An Intelligent Search Infrastructure
for Language Resources on the Web
Special Research Initiatives - E-Research SR0567353
Amount(s): 2005: AU$49,018; 2006: AU$49,018
Project Activities: 2005
In 2005, the CIs have engaged in a range of preliminary activities:
- CI Hughes participated in the ARC/ARIIC E-Research Workshop in November 2005
as a representative of this project, presenting a poster describing the research proposed.
- CI Hughes has continued the development of the language crawler software,
and continued to run large scale web crawling experiments in unsupervised language
data acquisition from the web. At the time of this report, more than 1.5 million
URLs have been identified with "interesting" language content for the more than
7000 languages represented in the Ethnologue classification of languages.
- CI Baldwin and CI Hughes have established research collaboration with the
Language Observatory Project (http://www.language-observatory.org), in particular
with Professor Yishiki Mikami from Nagaoka University of Technology (Japan) and
Dr Virach Sornlertlamvanich from the Thai Computational Linguistics Laboratory
(Thailand) . It is anticipated that a visit to Japan to scope technical collaboration
will take place in March 2006; our ARC funded research is largely complementary
to the Language Observatory Project; and to other activities at TCL Lab.

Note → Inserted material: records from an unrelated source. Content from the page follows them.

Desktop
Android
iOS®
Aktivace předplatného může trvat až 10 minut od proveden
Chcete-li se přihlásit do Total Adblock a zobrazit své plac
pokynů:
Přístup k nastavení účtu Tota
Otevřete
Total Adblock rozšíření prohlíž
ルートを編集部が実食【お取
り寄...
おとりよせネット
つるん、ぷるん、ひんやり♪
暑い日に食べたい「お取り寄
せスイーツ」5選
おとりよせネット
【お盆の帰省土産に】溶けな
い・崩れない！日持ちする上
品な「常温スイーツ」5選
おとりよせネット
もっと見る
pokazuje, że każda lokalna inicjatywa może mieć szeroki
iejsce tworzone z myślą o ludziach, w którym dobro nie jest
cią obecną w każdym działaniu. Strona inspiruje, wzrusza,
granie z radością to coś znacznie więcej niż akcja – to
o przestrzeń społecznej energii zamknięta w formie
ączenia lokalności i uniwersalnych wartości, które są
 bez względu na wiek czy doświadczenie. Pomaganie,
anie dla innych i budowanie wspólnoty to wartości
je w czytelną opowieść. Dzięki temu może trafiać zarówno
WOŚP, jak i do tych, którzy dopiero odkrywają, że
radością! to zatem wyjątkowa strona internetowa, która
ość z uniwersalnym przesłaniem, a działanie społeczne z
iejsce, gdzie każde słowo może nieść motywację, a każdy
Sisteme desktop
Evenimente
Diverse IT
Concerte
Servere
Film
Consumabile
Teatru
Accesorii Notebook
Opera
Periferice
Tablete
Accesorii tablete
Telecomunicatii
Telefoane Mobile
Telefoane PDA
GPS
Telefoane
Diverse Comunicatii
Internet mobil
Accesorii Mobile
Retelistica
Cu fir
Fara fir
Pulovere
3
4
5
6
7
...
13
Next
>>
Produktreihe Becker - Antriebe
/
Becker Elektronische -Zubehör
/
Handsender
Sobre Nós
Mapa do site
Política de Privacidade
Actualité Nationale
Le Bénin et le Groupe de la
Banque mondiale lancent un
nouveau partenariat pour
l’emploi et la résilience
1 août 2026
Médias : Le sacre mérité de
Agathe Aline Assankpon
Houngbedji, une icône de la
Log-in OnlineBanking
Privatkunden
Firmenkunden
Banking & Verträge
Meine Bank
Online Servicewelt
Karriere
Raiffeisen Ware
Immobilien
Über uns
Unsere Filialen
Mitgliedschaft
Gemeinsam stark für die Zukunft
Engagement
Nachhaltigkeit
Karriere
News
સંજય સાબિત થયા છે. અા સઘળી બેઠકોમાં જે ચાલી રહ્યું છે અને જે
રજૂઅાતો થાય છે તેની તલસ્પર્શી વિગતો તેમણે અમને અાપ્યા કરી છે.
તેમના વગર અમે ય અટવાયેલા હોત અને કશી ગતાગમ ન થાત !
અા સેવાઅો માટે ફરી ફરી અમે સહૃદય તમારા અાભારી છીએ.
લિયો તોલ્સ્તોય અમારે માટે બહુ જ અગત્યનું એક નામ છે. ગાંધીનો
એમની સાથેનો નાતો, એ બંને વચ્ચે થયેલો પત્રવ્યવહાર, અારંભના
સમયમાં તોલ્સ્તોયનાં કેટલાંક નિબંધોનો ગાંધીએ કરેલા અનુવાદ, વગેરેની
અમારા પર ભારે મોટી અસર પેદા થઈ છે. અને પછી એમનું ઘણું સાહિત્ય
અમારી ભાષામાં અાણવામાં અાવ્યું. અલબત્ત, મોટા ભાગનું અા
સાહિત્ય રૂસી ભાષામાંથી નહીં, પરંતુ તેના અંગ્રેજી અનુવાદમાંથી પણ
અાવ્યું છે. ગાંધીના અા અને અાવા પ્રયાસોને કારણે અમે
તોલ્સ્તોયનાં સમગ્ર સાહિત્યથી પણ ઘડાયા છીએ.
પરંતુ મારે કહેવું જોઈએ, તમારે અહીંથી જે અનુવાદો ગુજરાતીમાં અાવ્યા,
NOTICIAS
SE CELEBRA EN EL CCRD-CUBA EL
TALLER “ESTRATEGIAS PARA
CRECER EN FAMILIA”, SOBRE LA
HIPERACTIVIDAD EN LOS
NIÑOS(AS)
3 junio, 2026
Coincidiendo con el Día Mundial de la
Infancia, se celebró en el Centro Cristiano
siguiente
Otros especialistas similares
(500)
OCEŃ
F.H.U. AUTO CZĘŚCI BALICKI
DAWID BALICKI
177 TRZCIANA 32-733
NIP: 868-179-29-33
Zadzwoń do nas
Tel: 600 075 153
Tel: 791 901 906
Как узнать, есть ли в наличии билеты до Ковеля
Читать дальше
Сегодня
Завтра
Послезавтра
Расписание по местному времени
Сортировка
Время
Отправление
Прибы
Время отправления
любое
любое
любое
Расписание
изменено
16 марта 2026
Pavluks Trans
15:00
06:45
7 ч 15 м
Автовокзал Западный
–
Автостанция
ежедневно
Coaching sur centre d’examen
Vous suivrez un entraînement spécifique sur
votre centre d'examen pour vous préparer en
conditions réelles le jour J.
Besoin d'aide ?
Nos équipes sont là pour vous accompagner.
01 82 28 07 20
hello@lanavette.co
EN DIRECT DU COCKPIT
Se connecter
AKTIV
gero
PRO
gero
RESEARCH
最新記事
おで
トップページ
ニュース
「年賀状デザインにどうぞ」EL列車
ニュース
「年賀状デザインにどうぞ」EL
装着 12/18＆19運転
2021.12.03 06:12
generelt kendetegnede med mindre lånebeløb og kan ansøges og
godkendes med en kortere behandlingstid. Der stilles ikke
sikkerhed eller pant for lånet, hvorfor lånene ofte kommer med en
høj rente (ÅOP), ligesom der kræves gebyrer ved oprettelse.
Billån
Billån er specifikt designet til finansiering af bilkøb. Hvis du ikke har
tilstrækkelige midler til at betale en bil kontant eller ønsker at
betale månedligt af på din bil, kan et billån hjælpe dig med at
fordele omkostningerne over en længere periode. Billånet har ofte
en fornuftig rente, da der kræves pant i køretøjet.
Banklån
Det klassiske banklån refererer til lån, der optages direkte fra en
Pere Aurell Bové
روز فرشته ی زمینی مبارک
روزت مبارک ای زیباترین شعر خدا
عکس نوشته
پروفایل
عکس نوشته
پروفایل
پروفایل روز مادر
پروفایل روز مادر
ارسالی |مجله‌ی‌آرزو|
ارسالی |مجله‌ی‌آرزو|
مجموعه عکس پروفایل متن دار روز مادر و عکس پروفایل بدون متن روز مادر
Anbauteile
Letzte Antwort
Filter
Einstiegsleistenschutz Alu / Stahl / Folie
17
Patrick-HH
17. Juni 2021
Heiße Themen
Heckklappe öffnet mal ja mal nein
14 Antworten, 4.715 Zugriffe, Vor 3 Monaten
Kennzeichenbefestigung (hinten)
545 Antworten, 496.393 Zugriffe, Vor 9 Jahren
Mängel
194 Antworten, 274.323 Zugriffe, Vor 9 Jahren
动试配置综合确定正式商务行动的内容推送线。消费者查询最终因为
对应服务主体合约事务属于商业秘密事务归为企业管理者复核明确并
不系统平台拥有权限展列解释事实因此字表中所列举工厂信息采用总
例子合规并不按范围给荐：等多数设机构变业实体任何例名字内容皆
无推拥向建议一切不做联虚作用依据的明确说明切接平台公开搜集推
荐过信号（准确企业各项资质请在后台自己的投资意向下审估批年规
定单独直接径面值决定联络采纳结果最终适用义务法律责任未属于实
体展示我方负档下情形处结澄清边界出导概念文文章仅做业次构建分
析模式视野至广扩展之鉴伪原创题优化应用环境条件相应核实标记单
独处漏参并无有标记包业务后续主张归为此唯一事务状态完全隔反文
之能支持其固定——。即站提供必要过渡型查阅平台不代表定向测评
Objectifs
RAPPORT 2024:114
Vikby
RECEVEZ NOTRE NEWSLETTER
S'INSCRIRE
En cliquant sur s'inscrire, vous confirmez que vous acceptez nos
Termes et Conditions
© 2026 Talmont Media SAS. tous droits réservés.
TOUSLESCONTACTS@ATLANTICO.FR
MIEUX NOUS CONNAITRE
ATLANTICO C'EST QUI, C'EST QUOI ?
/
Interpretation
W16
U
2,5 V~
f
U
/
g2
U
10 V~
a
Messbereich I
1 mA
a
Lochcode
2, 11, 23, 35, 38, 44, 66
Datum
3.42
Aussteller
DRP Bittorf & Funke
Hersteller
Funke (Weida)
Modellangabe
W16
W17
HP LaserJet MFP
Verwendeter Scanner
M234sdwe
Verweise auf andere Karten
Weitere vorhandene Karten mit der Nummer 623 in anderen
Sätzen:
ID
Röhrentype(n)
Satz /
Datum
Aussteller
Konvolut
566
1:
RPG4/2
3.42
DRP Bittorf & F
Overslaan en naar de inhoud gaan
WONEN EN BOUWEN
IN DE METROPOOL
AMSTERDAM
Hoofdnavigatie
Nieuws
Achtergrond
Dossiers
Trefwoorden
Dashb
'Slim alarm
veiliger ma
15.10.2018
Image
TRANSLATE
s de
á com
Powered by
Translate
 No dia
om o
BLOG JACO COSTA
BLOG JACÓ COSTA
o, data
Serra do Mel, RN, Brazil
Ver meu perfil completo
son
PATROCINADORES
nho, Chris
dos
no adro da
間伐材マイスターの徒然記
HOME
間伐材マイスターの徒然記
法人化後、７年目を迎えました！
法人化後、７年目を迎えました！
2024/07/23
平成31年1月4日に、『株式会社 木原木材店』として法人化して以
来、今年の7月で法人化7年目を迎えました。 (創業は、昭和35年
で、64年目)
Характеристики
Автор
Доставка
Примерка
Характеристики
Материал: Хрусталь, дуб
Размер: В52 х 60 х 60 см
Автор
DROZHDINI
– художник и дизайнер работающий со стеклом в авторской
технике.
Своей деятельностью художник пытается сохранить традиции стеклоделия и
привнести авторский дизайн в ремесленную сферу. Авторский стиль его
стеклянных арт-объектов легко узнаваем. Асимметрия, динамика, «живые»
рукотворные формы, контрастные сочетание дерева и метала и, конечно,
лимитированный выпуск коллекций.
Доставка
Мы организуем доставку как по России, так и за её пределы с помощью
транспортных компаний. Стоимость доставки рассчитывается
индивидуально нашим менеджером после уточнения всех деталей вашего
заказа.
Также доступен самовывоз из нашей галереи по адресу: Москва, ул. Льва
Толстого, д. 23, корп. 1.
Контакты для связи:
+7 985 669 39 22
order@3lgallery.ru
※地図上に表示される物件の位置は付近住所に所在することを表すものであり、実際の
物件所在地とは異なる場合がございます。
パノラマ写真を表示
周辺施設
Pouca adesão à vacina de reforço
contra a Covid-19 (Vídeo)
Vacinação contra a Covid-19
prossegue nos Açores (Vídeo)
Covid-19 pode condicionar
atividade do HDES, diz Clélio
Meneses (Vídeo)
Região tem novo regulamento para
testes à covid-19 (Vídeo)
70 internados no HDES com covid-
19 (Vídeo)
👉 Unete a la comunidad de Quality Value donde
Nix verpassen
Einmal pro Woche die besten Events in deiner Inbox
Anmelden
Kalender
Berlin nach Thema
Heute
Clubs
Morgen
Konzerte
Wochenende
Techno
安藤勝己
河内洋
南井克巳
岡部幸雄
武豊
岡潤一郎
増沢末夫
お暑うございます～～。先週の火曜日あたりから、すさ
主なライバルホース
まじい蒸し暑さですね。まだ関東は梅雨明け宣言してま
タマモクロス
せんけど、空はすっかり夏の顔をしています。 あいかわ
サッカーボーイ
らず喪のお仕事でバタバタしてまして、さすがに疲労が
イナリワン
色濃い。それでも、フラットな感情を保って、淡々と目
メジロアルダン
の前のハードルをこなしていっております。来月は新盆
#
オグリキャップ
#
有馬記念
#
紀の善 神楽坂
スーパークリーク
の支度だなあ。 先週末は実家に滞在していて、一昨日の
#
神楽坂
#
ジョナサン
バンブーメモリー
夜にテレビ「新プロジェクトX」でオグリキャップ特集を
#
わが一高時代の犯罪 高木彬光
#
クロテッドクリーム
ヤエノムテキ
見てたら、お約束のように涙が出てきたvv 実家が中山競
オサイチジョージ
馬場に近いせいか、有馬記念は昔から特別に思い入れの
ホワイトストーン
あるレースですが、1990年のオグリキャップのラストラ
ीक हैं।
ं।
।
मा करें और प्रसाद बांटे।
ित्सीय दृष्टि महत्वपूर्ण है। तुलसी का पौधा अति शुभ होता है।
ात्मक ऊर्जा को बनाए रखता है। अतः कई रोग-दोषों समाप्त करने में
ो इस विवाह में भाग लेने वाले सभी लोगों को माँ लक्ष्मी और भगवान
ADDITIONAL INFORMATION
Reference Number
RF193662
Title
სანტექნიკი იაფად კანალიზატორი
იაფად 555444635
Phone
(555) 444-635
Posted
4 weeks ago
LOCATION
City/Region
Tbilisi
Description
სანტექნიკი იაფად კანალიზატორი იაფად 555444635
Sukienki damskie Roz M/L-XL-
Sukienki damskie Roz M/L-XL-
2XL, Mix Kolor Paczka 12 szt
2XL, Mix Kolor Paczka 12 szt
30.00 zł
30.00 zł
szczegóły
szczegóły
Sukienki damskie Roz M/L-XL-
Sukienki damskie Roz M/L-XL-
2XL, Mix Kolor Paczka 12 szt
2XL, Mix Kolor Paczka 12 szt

- CI Hughes has led technical engagement with the Advanced Research Computing
unit at The University of Melbourne, resulting in the availability of suitable
computational and data storage infrastructure for the project.
- CI Hughes has supervised a summer intern (Peter Lee) working on the
customisation of digital repository software (E-Prints) to suit the needs of
language archives. This software will be used in a later stage of this project
(acting as the digital repository for the Language Archive to be built in Q3.)
- CI Hughes has established research collaboration with Dr James Hogan at
Queensland University of Technology and a PhD student (Asegir Frimannsson)
working in the area of software localization. In particular, the language
crawler component of this project identifies various types of translation
and localization resources by language which are relevant to software engineering
processes; Hogan and Frimannsson are direct consumers of specific portions
of language crawl data.
Last Updated:
Mon Jan 23 13:17:34 EST 2006